▸ **Assigned task**: Entries below include pictures. Output exactly the lines from the one with "integres el Italiano en tu vida ." down to the one with "конфиденциальности", both ends included, and leave the pictures out.

Dataset records Start Marker

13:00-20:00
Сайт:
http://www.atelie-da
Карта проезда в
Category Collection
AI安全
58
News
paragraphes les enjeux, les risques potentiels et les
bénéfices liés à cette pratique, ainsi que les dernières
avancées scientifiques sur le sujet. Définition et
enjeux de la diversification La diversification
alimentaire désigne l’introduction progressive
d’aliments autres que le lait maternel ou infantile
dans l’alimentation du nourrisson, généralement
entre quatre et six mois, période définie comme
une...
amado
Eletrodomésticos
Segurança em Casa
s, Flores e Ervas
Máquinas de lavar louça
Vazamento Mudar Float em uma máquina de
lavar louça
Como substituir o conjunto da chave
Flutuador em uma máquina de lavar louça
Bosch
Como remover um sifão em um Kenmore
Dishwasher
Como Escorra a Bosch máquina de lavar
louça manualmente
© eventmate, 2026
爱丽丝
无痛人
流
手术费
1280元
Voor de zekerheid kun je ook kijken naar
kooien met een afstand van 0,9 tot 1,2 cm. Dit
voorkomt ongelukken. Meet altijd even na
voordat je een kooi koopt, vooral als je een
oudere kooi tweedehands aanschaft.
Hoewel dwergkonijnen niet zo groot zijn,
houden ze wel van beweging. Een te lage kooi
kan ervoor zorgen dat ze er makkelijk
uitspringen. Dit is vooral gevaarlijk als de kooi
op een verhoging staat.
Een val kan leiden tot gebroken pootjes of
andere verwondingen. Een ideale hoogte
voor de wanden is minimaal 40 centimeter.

Dataset records End Marker
Dataset records Start Marker

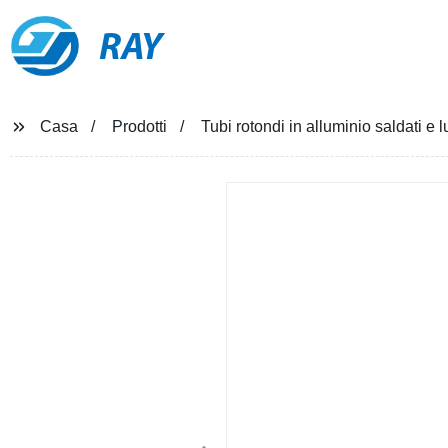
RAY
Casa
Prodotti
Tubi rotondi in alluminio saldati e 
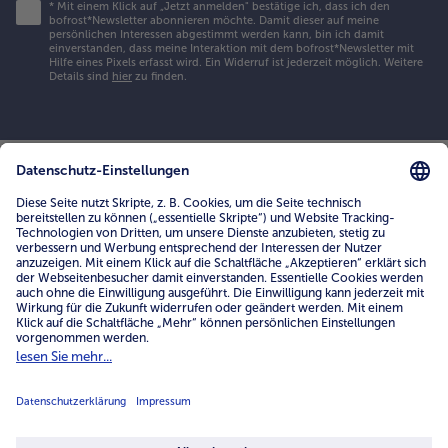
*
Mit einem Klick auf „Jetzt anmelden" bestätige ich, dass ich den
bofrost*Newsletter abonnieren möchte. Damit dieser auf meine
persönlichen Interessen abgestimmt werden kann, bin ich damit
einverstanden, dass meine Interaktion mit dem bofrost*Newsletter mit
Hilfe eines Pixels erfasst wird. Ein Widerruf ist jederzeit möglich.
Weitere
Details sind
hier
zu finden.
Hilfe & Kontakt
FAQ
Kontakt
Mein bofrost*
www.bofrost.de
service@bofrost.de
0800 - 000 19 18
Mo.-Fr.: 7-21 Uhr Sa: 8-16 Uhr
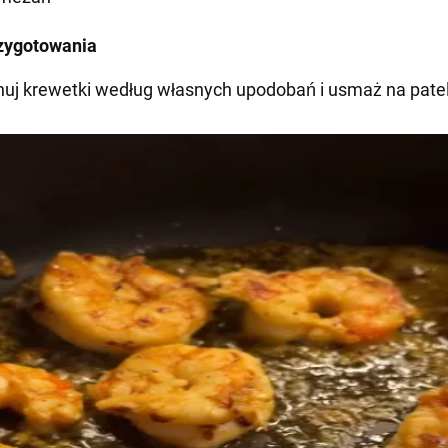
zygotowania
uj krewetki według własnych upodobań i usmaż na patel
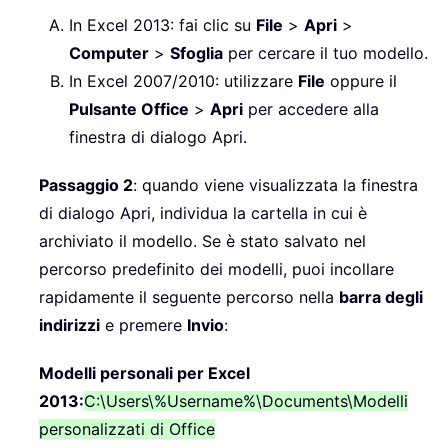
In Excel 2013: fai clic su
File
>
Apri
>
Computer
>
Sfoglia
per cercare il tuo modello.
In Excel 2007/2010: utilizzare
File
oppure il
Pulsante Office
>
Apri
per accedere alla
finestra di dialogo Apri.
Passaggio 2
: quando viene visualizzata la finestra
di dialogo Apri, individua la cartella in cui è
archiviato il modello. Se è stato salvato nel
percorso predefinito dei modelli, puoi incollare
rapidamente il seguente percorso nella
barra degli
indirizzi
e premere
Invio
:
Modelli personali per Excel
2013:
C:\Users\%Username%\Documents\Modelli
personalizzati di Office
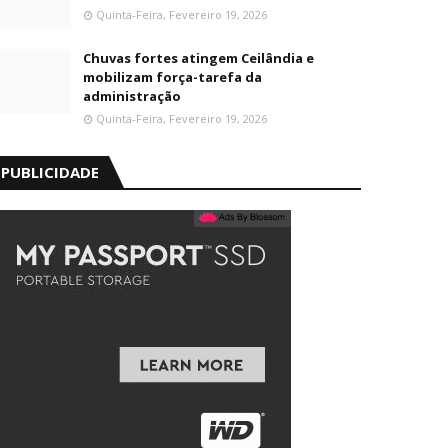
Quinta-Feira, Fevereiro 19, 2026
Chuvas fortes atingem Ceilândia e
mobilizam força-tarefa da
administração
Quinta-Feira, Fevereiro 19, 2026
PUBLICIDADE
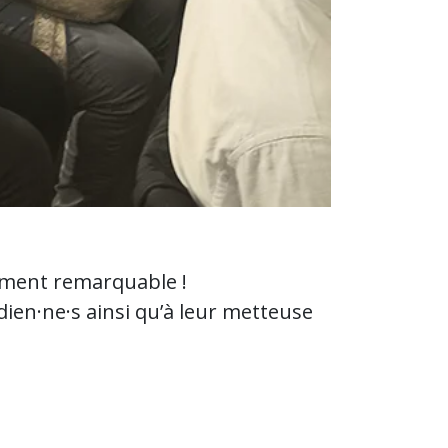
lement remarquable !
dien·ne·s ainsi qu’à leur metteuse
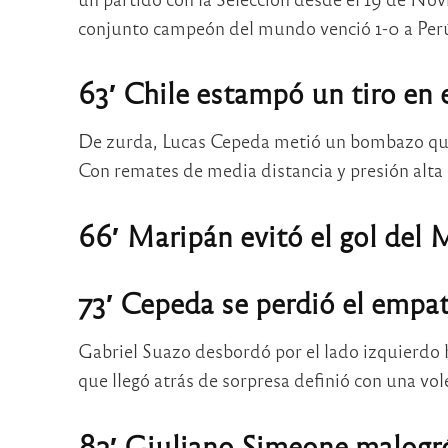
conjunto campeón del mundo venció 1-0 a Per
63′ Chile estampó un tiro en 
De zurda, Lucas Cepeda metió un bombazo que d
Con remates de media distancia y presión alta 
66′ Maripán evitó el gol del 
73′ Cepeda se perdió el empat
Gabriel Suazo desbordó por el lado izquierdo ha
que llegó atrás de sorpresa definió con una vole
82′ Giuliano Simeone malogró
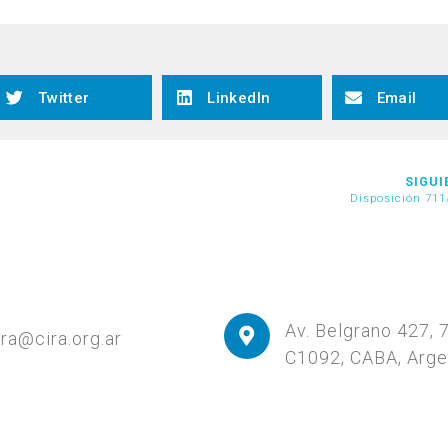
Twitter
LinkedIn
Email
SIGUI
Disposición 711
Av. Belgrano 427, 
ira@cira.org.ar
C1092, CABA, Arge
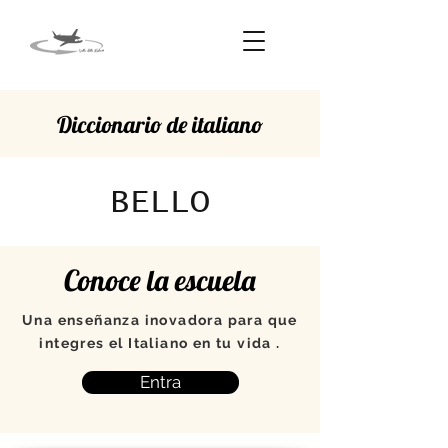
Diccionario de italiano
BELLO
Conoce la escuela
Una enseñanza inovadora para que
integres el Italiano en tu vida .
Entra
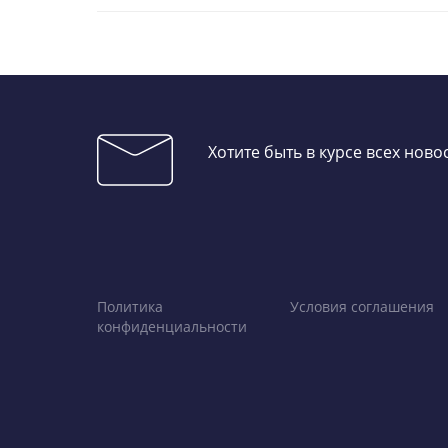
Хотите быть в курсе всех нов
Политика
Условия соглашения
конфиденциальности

Dataset records End Marker

▸ **Output of the task**:
integres el Italiano en tu vida .
Entra
Хотите быть в курсе всех нов
Политика
Условия соглашения
конфиденциальности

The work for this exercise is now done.